• INSTRUCTIONS FOR THE TASK: Return only those lines of the listing that hold the word "Tannus".

• DATA FOR ANALYSIS:
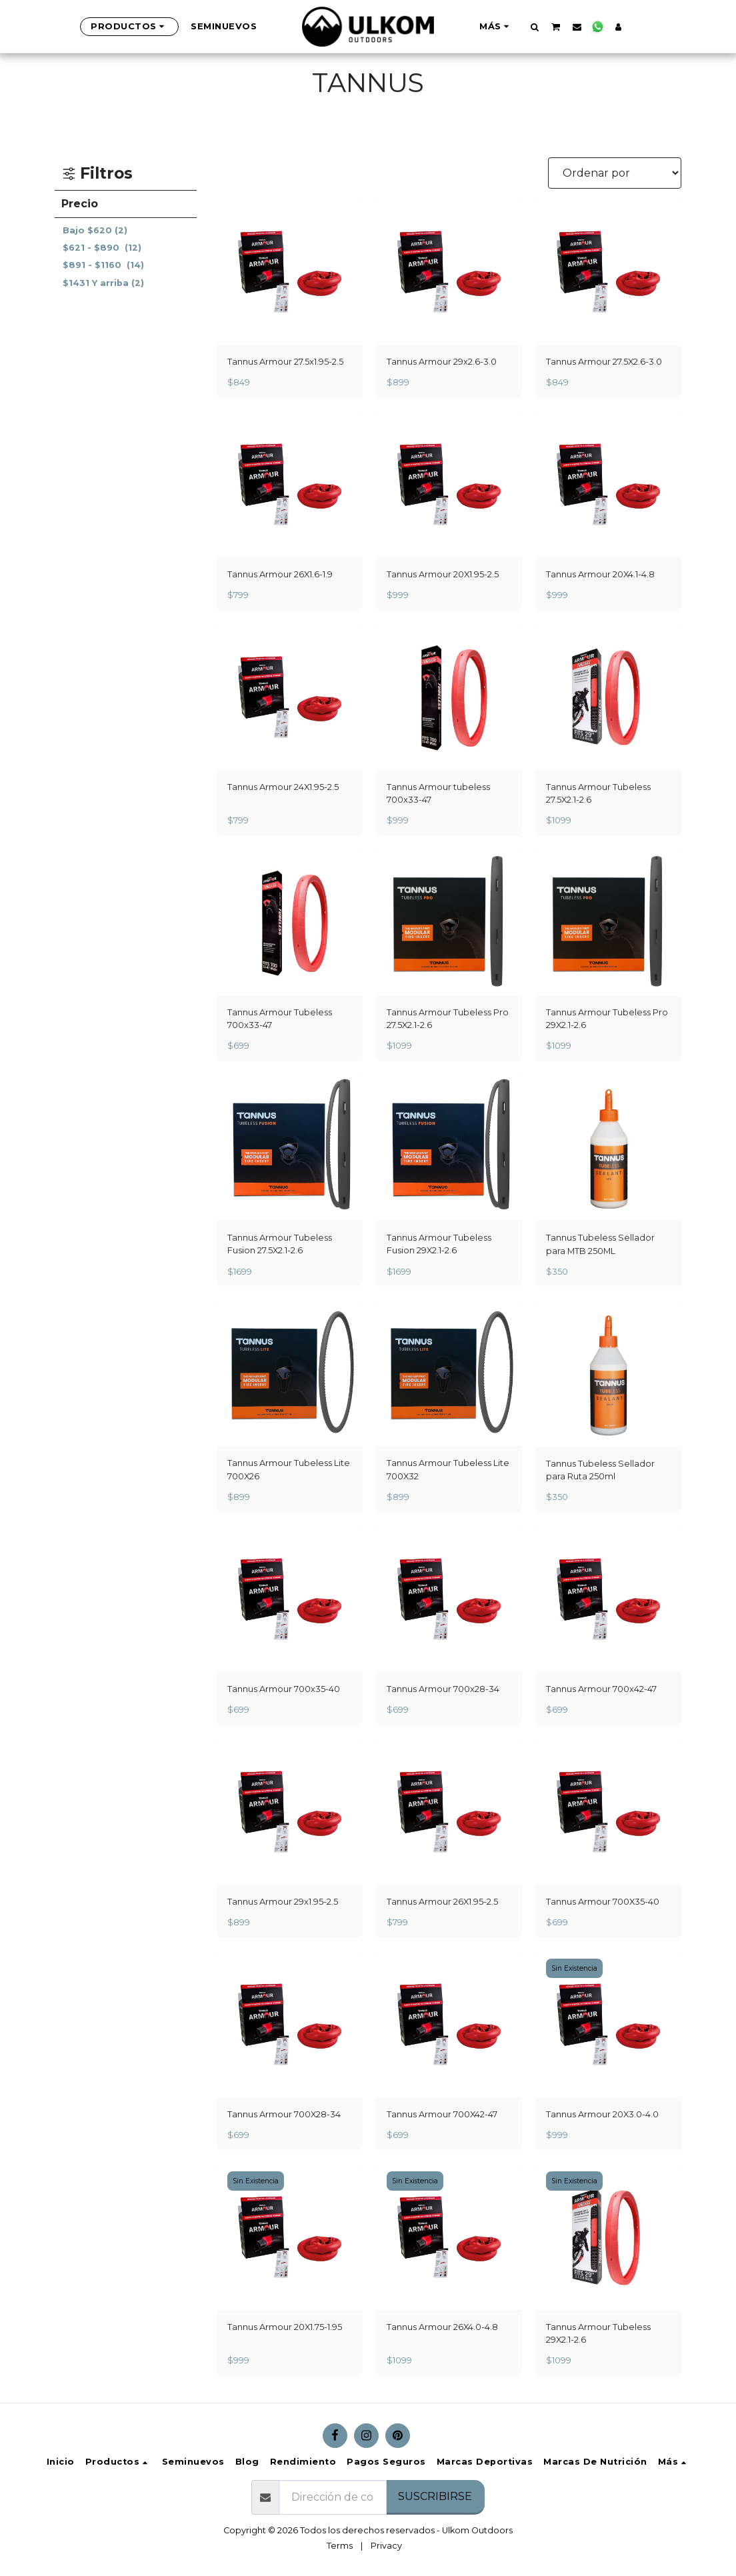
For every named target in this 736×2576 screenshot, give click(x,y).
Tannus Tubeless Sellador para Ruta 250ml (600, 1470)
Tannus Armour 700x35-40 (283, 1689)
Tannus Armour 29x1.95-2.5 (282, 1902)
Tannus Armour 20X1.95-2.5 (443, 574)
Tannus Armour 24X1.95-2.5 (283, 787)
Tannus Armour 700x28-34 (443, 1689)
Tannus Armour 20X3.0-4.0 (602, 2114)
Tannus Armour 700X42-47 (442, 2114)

• RESULT OF THIS TASK:
Tannus Tubeless Sellador para Ruta 250ml (600, 1470)
Tannus Armour 700x35-40 (283, 1689)
Tannus Armour 29x1.95-2.5 (282, 1902)
Tannus Armour 20X1.95-2.5 (443, 574)
Tannus Armour 24X1.95-2.5 (283, 787)
Tannus Armour 700x28-34 (443, 1689)
Tannus Armour 20X3.0-4.0 (602, 2114)
Tannus Armour 700X42-47 (442, 2114)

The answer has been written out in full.